## [THE PROBLEM]
Scan the material and copy out each line where the word "yang" occurs.

## [DATA SECTION]
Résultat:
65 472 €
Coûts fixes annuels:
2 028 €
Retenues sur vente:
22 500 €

--

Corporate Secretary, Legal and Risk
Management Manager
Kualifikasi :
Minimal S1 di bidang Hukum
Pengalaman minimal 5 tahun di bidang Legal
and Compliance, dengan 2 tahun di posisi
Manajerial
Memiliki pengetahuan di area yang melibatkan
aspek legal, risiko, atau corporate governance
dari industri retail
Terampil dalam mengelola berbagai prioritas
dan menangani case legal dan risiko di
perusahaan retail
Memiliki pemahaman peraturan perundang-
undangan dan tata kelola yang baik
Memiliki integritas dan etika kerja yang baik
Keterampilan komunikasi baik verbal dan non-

--

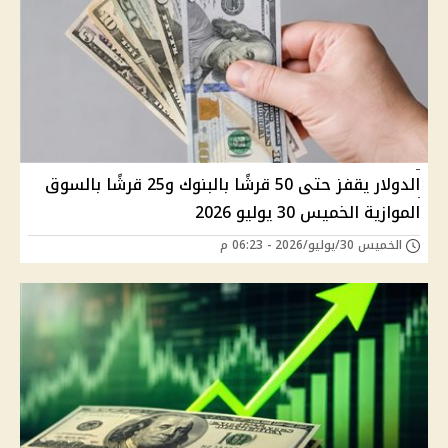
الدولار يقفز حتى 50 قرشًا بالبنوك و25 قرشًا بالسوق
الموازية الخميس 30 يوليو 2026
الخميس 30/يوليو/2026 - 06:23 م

## [RESPONSE TO THIS TASK]
Memiliki pengetahuan di area yang melibatkan
undangan dan tata kelola yang baik
Memiliki integritas dan etika kerja yang baik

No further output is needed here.